Task brief: Print the entries that appear below, exactly as written and without their pictures.

Data supplied:
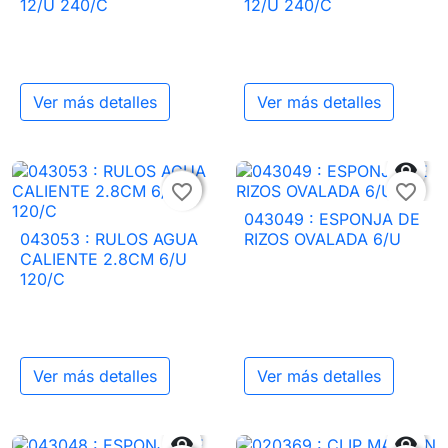
12/U 240/C
12/U 240/C
Ver más detalles
Ver más detalles


favorite_border
favorite_border
043049 : ESPONJA DE
043053 : RULOS AGUA
RIZOS OVALADA 6/U
CALIENTE 2.8CM 6/U
120/C
Ver más detalles
Ver más detalles



Response:
12/U 240/C
12/U 240/C
Ver más detalles
Ver más detalles


favorite_border
favorite_border
043049 : ESPONJA DE
043053 : RULOS AGUA
RIZOS OVALADA 6/U
CALIENTE 2.8CM 6/U
120/C
Ver más detalles
Ver más detalles



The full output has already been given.